Habe ich doch gerade wieder so eine süße Mail einer ehemaligen Burg-Bewohnerin bekommen, die schrieb, dass ihr das Heimweh nicht ganz so sehr zusetze, wenn sie die regelmäßig lese. Wie gesagt – da geht Schreib-Blockade dann gar nicht!

Aber Jesse Stone hat mich gerettet und auf eine Idee gebracht.
Jesse ist Polizei-Chef eines Countys in der Nähe von Boston. Das heißt Paradise und wird genauso mordlüstern heimgesucht, wie bei uns in Deutschland solche eigentlich friedlichen Orte wie Bad Tölz, Murnau, Rosenheim oder weiter weg in der Eifel Hengasch:
Überall übersteigt die Mordrate bei weitem prozentual  und proportional die Einwohner-Zahl.
In Paradise – wo man friedlich und ohne Mordlüsternheit Austern schlürfen, super angeln und segeln könnte - ist das nicht anders. Nur, dass der von seiner Westcoast-Tussy geschiedene Stone, sich eben, um Fälle zu lösen, abends gerne mal einen eingießt. Und das auch ungeachtet dessen tut, dass er jede Schönheit flach legt, die in den Drehbüchern auftaucht (Produzent und Drehbuchautor Tom Sellek, alias Magnum, alias Jesse Stone)...

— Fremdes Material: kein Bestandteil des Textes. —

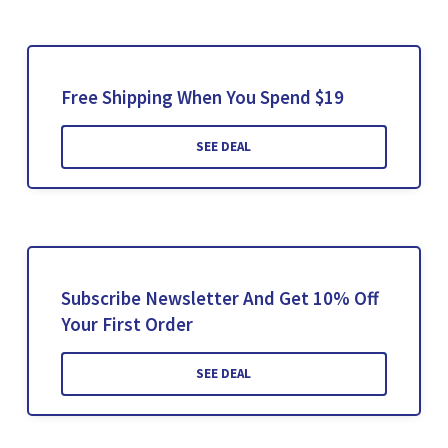
Free Shipping When You Spend $19
SEE DEAL
Subscribe Newsletter And Get 10% Off
Your First Order
SEE DEAL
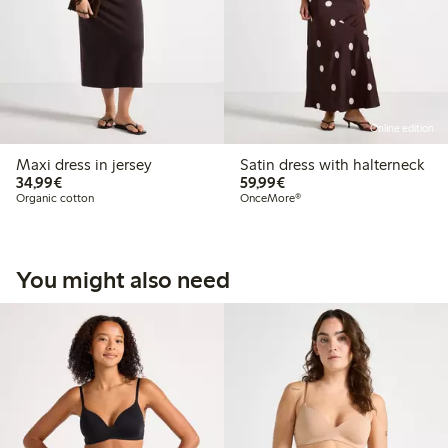
Online edition
Maxi dress in jersey
Satin dress with halterneck
€34.99
€59.99
34,99€
59,99€
Organic cotton
OnceMore®
You might also need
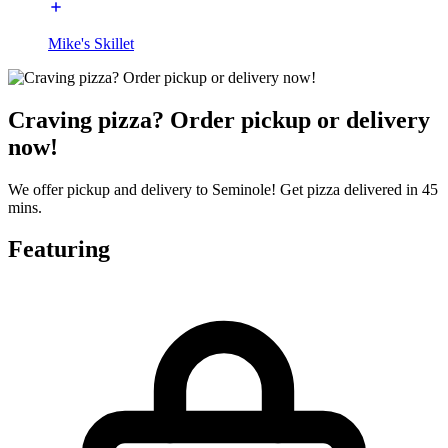
Mike's Skillet
Craving pizza? Order pickup or delivery
now!
We offer pickup and delivery to Seminole! Get pizza delivered in 45
mins.
Featuring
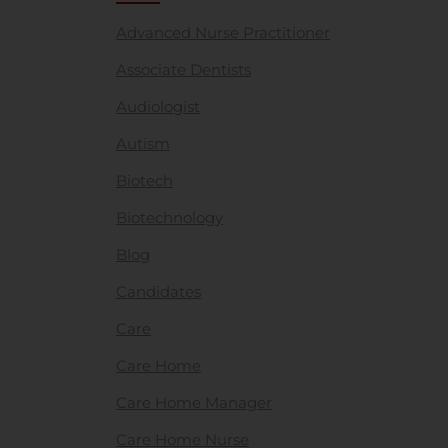
Advanced Nurse Practitioner
Associate Dentists
Audiologist
Autism
Biotech
Biotechnology
Blog
Candidates
Care
Care Home
Care Home Manager
Care Home Nurse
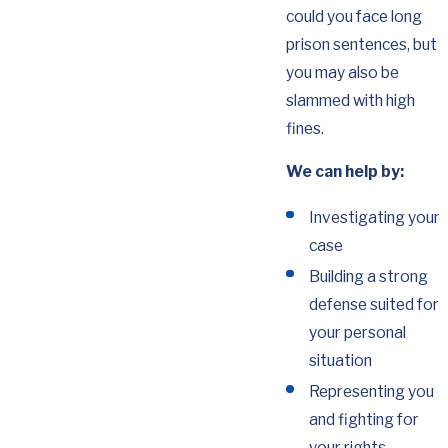
could you face long
prison sentences, but
you may also be
slammed with high
fines.
We can help by:
Investigating your
case
Building a strong
defense suited for
your personal
situation
Representing you
and fighting for
your rights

Was hat das alles mit Obelix zu tun? Jesse/Tom ist etwa mein Jahrgang, aber er weiß nicht, dass ich ein TV-Nachmach-Junky bin. Soll heißen, wenn in einem Krimi ein super Espresso getrunken wird, rieche ich den nicht nur, sondern  kann nicht eher ruhig weiter schauen, bis ich nicht die drei Stockwerke hinunter gegangen bin, um die Espresso-Maschine anzuschmeißen. Ganz arg ist das, wenn die Protagonisten Schoko-Riegel naschen: Dann ist meine, diabetisch bedingt, unterversorgte Mundhöhle voller Schoko-Kakao-Gelüste, die vorsorglich – wegen verbotener Vorratshaltung – aber nicht befriedigt werden können… Das wirkt sich dann in etwa so aus wie die Schreib-Blockade: Ich spüre dann ein tiefes Unbefriedigtsein und leide unter Monotonie.

Gut! Als ich heute im Schlagschatten des Mittags auf meiner Bank auf der Piazza saß, und mit eben dieser Schreib-Blockade haderte, erinnerte ich mich daran, dass Jesse mir ja von gestern Nacht noch ein Highball-Glas mit großen Eiswürfeln und zwei Daumen breit Whisky schuldete. Diese Schuld löste ich ein – und siehe da: Aus wäre es beinahe mit der Blockade gewesen! Mir kam nämlich folgender Gedanke:

Wie könnte ich doch die Burg hier verändern, wenn ich überproportional eine Mord-Rate in diesen Borgo hinein schreibe? Wenn alle schönen Frauen des Capo Luogo und sogar noch die von Imperia hier hinauf  pilgerten, um meiner unermüdlichen Potenz teilhaftig  zu werden?
 – Und dann kam unser vermutlich  „tourettierender“  Burggeist laut fluchend und monologisierend sowie teuflisch lachend im Outfit eines Baseball-Pitchers auf die Piazza geschritten und  hörte nicht mehr auf zu reden...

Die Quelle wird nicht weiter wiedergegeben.